> _EXTRACTED ENTRIES_:

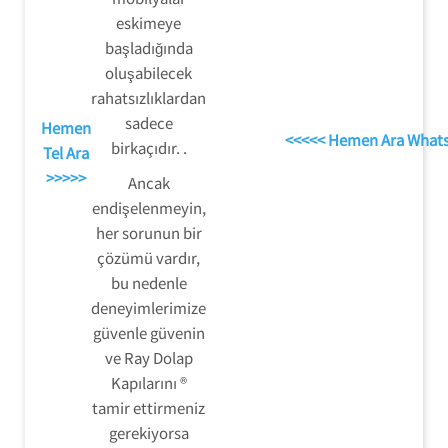
eskimeye
başladığında
oluşabilecek
rahatsızlıklardan
sadece
Hemen
<<<<< Hemen Ara What
birkaçıdır. .
Tel Ara
>>>>>
Ancak
endişelenmeyin,
her sorunun bir
çözümü vardır,
bu nedenle
deneyimlerimize
güvenle güvenin
ve Ray Dolap
Kapılarını ®
tamir ettirmeniz
gerekiyorsa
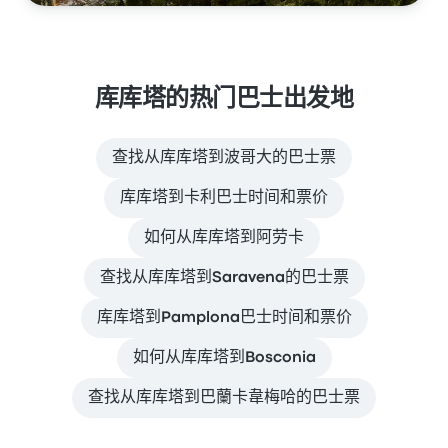
库库塔的热门巴士出发地
查找从库库塔到波哥大的巴士票
库库塔到卡利巴士时间和票价
如何从库库塔到阿劳卡
查找从库库塔到Saravena的巴士票
库库塔到Pamplona巴士时间和票价
如何从库库塔到Bosconia
查找从库库塔到巴蘭卡韋梅哈的巴士票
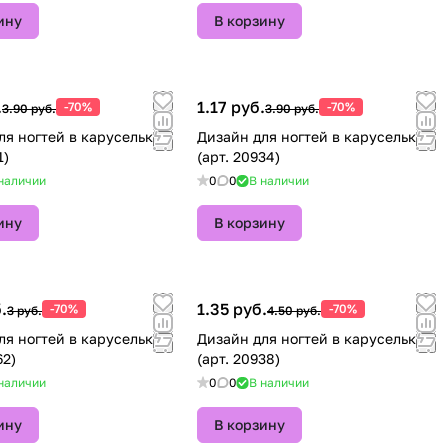
ину
В корзину
.
1.17 руб.
-70%
-70%
3.90 руб.
3.90 руб.
тей в карусельке
Дизайн для ногтей в карусельке
1)
(арт. 20934)
наличии
0
0
В наличии
ину
В корзину
.
1.35 руб.
-70%
-70%
3 руб.
4.50 руб.
ля ногтей в карусельке
Дизайн для ногтей в карусельке
62)
(арт. 20938)
наличии
0
0
В наличии
ину
В корзину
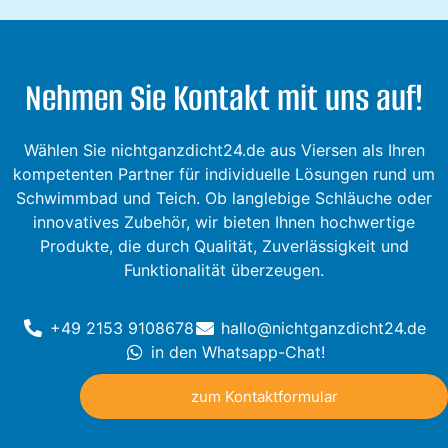
Nehmen Sie Kontakt mit uns auf!
Wählen Sie nichtganzdicht24.de aus Viersen als Ihren
kompetenten Partner für individuelle Lösungen rund um
Schwimmbad und Teich. Ob langlebige Schläuche oder
innovatives Zubehör, wir bieten Ihnen hochwertige
Produkte, die durch Qualität, Zuverlässigkeit und
Funktionalität überzeugen.
+49 2153 9108678
hallo@nichtganzdicht24.de
in den Whatsapp-Chat!
zum Kontaktformular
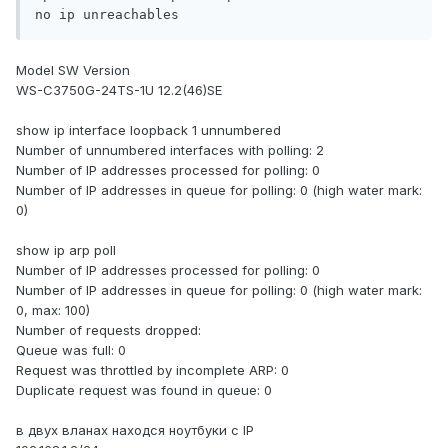
Model SW Version
WS-C3750G-24TS-1U 12.2(46)SE
show ip interface loopback 1 unnumbered
Number of unnumbered interfaces with polling: 2
Number of IP addresses processed for polling: 0
Number of IP addresses in queue for polling: 0 (high water mark:
0)
show ip arp poll
Number of IP addresses processed for polling: 0
Number of IP addresses in queue for polling: 0 (high water mark:
0, max: 100)
Number of requests dropped:
Queue was full: 0
Request was throttled by incomplete ARP: 0
Duplicate request was found in queue: 0
в двух вланах находся ноутбуки с IP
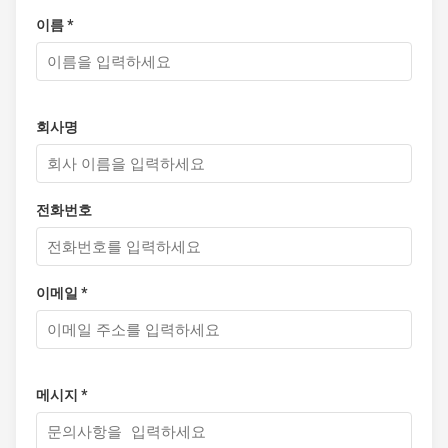
이름 *
회사명
전화번호
이메일 *
메시지 *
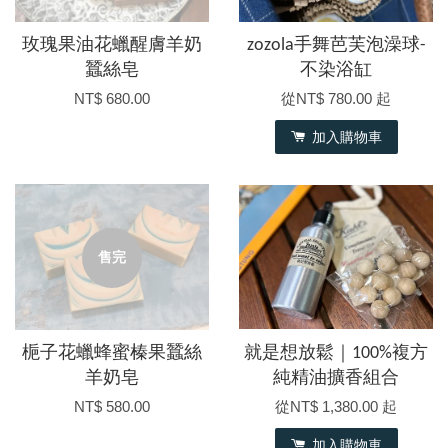
玫瑰果油花蠟醒膚羊奶
zozola手舞芭芙泡澡球-
蠶絲皂
不染浴缸
NT$ 680.00
從
NT$ 780.00
起
加入購物車
售完
梔子花蠟蜂蜜榛果蠶絲
就是想放鬆｜100%複方
羊奶皂
純精油擴香組合
NT$ 580.00
從
NT$ 1,380.00
起
加入購物車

> _DESCRIPTION OF THE TASK_:
Transcribe the data exactly, minus any images.

> _REPLY TO THE TASK_:
eskimeye
başladığında
oluşabilecek
rahatsızlıklardan
sadece
Hemen
<<<<< Hemen Ara What
birkaçıdır. .
Tel Ara
>>>>>
Ancak
endişelenmeyin,
her sorunun bir
çözümü vardır,
bu nedenle
deneyimlerimize
güvenle güvenin
ve Ray Dolap
Kapılarını ®
tamir ettirmeniz
gerekiyorsa
库库塔的热门巴士出发地
查找从库库塔到波哥大的巴士票
库库塔到卡利巴士时间和票价
如何从库库塔到阿劳卡
查找从库库塔到Saravena的巴士票
库库塔到Pamplona巴士时间和票价
如何从库库塔到Bosconia
查找从库库塔到巴蘭卡韋梅哈的巴士票
ину
В корзину
.
1.17 руб.
-70%
-70%
3.90 руб.
3.90 руб.
тей в карусельке
Дизайн для ногтей в карусельке
1)
(арт. 20934)
наличии
0
0
В наличии
ину
В корзину
.
1.35 руб.
-70%
-70%
3 руб.
4.50 руб.
ля ногтей в карусельке
Дизайн для ногтей в карусельке
62)
(арт. 20938)
наличии
0
0
В наличии
ину
В корзину
Nehmen Sie Kontakt mit uns auf!
Wählen Sie nichtganzdicht24.de aus Viersen als Ihren
kompetenten Partner für individuelle Lösungen rund um
Schwimmbad und Teich. Ob langlebige Schläuche oder
innovatives Zubehör, wir bieten Ihnen hochwertige
Produkte, die durch Qualität, Zuverlässigkeit und
Funktionalität überzeugen.
+49 2153 9108678
hallo@nichtganzdicht24.de
in den Whatsapp-Chat!
zum Kontaktformular
Model SW Version
WS-C3750G-24TS-1U 12.2(46)SE
show ip interface loopback 1 unnumbered
Number of unnumbered interfaces with polling: 2
Number of IP addresses processed for polling: 0
Number of IP addresses in queue for polling: 0 (high water mark:
0)
show ip arp poll
Number of IP addresses processed for polling: 0
Number of IP addresses in queue for polling: 0 (high water mark:
0, max: 100)
Number of requests dropped:
Queue was full: 0
Request was throttled by incomplete ARP: 0
Duplicate request was found in queue: 0
в двух вланах находся ноутбуки с IP
이름 *
회사명
전화번호
이메일 *
메시지 *
玫瑰果油花蠟醒膚羊奶
zozola手舞芭芙泡澡球-
蠶絲皂
不染浴缸
NT$ 680.00
從
NT$ 780.00
起
加入購物車
售完
梔子花蠟蜂蜜榛果蠶絲
就是想放鬆｜100%複方
羊奶皂
純精油擴香組合
NT$ 580.00
從
NT$ 1,380.00
起
加入購物車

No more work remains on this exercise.